After more than four decades working as a machine tender, Tapplin was “one of the last ones out the door” when the mill finally closed in 2021. “I had to shut the lights off on the way out,” he said.
By that point, there were a little over 100 employees working there, according to Tapplin, who was also the local union president. Most of the workers have found new jobs, he said, at the Weather Shield plant in Park Falls, making windows and doors, and at paper mills in Tomahawk and Rhinelander. Tapplin now works as a truck driver.
Watching the mill’s decline felt “almost like if you have a parent that’s diagnosed with a terminal disease, and you know it’s coming,” Tapplin said, “but you always have that little bit of hope that something good is going to come out of this.”
The city is now “trying to move on,” Bablick said, with its other industries. In addition to Weather Shield, Park Falls is home to St. Croix Rods. There’s also the Marshfield Medical Center, which received $20 million in ARPA funds in March to help modernize and update the facility.
If the mill is ever fully demolished, Bablick said there needs to be careful planning to remediate the area as close to how it naturally was before the mill existed.

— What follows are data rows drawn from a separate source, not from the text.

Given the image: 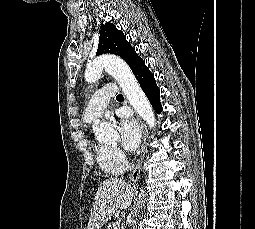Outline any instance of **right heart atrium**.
<instances>
[{"mask_svg": "<svg viewBox=\"0 0 255 229\" xmlns=\"http://www.w3.org/2000/svg\"><path fill=\"white\" fill-rule=\"evenodd\" d=\"M114 152L115 154L119 157V158H122L124 159V154L122 153V151L118 148H114Z\"/></svg>", "mask_w": 255, "mask_h": 229, "instance_id": "obj_1", "label": "right heart atrium"}]
</instances>
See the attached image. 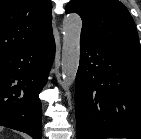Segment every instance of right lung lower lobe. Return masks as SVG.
<instances>
[{"instance_id":"obj_1","label":"right lung lower lobe","mask_w":141,"mask_h":139,"mask_svg":"<svg viewBox=\"0 0 141 139\" xmlns=\"http://www.w3.org/2000/svg\"><path fill=\"white\" fill-rule=\"evenodd\" d=\"M55 55L53 35L0 54V125L42 138L38 97Z\"/></svg>"}]
</instances>
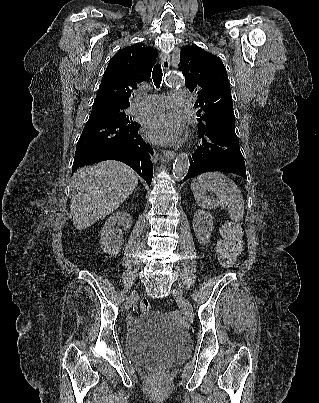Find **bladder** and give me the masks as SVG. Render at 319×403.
I'll use <instances>...</instances> for the list:
<instances>
[{"instance_id":"bladder-1","label":"bladder","mask_w":319,"mask_h":403,"mask_svg":"<svg viewBox=\"0 0 319 403\" xmlns=\"http://www.w3.org/2000/svg\"><path fill=\"white\" fill-rule=\"evenodd\" d=\"M129 361L148 369L166 368L185 360L191 349L186 331L168 314L149 311L126 330Z\"/></svg>"}]
</instances>
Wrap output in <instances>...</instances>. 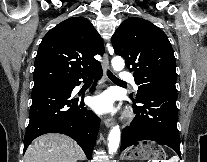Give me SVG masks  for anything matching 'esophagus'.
Here are the masks:
<instances>
[{"label":"esophagus","mask_w":207,"mask_h":162,"mask_svg":"<svg viewBox=\"0 0 207 162\" xmlns=\"http://www.w3.org/2000/svg\"><path fill=\"white\" fill-rule=\"evenodd\" d=\"M107 49L110 50L111 49V45L110 43H107L106 45ZM109 57H108V54L105 53L104 54V57H103V70H104V77L105 79L107 80V70L109 69ZM104 124L106 127H112L113 125V120L109 117H105L104 120H103Z\"/></svg>","instance_id":"34e87169"}]
</instances>
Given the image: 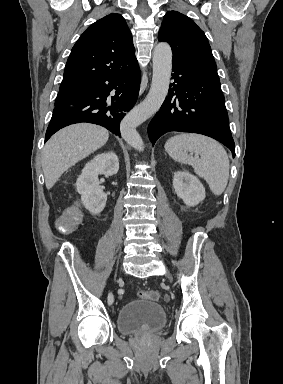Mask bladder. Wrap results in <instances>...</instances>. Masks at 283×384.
Wrapping results in <instances>:
<instances>
[{"mask_svg": "<svg viewBox=\"0 0 283 384\" xmlns=\"http://www.w3.org/2000/svg\"><path fill=\"white\" fill-rule=\"evenodd\" d=\"M167 316L160 302L134 300L117 312V329L122 334L155 333L165 327Z\"/></svg>", "mask_w": 283, "mask_h": 384, "instance_id": "1", "label": "bladder"}]
</instances>
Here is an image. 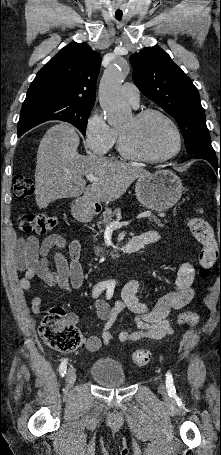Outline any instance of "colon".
Masks as SVG:
<instances>
[{"label": "colon", "instance_id": "5ec220e1", "mask_svg": "<svg viewBox=\"0 0 221 455\" xmlns=\"http://www.w3.org/2000/svg\"><path fill=\"white\" fill-rule=\"evenodd\" d=\"M34 192L33 181L25 176L14 179L13 196L16 200H22L31 196ZM57 224V218L48 213H24L20 218V229L26 233L35 232L46 234L52 231ZM187 226L201 245L199 252V276L208 279L218 257H221V243L218 244L208 222L200 217H190ZM197 316L194 312L185 311L179 315V321L185 324H194ZM39 333L43 341L52 349L59 352H71L84 343L80 330L66 316L60 308L50 309L44 316ZM150 360L147 350H136L131 355V361L136 366H144Z\"/></svg>", "mask_w": 221, "mask_h": 455}]
</instances>
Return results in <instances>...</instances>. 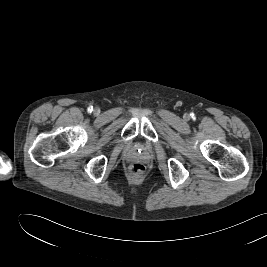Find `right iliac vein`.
<instances>
[{"instance_id":"63e3f726","label":"right iliac vein","mask_w":267,"mask_h":267,"mask_svg":"<svg viewBox=\"0 0 267 267\" xmlns=\"http://www.w3.org/2000/svg\"><path fill=\"white\" fill-rule=\"evenodd\" d=\"M98 112H99V108L96 107V108L94 109V113H98Z\"/></svg>"}]
</instances>
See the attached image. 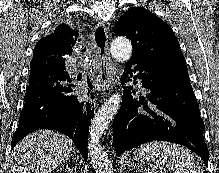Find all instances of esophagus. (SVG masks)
Returning a JSON list of instances; mask_svg holds the SVG:
<instances>
[{
	"instance_id": "obj_1",
	"label": "esophagus",
	"mask_w": 219,
	"mask_h": 173,
	"mask_svg": "<svg viewBox=\"0 0 219 173\" xmlns=\"http://www.w3.org/2000/svg\"><path fill=\"white\" fill-rule=\"evenodd\" d=\"M92 41L99 70L98 87L105 93L106 90L112 88L116 77V68L109 54L108 30L104 22L100 21L96 24L92 34Z\"/></svg>"
}]
</instances>
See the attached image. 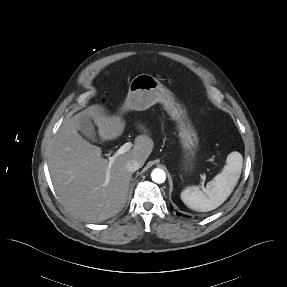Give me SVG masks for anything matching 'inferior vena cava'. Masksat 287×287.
Wrapping results in <instances>:
<instances>
[{
	"label": "inferior vena cava",
	"mask_w": 287,
	"mask_h": 287,
	"mask_svg": "<svg viewBox=\"0 0 287 287\" xmlns=\"http://www.w3.org/2000/svg\"><path fill=\"white\" fill-rule=\"evenodd\" d=\"M125 167L127 171L129 172H134L137 171L139 168L142 167L141 163L138 162L137 160H129L126 164Z\"/></svg>",
	"instance_id": "1"
}]
</instances>
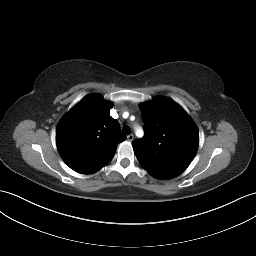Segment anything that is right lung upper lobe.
Here are the masks:
<instances>
[{
    "mask_svg": "<svg viewBox=\"0 0 256 256\" xmlns=\"http://www.w3.org/2000/svg\"><path fill=\"white\" fill-rule=\"evenodd\" d=\"M111 102L100 95L84 97L59 122L58 151L74 171L91 174L108 164L119 143L126 139L119 123L110 116Z\"/></svg>",
    "mask_w": 256,
    "mask_h": 256,
    "instance_id": "obj_1",
    "label": "right lung upper lobe"
}]
</instances>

“The last thing I want to see is this thing torn down haphazardly,” he said. “That would even be worse than it sitting there right now the way it is, in my mind.”
There is a flowage that directs the Flambeau River to the mill, which has a dam inside of it.
“If you start removing the foundation of the mill … and then you have this huge pressure head behind it, if it’s not done right, it can be a catastrophe,” Bablick said.
Tapplin said he isn’t sure what the future of Park Falls holds, but he knows how it felt when the mill’s doors closed for good.
“It’s just going to be really missed,” he said. “…That wasn’t just a place to work. It was like a fellowship. Everybody worked together for so long it was like extended family.”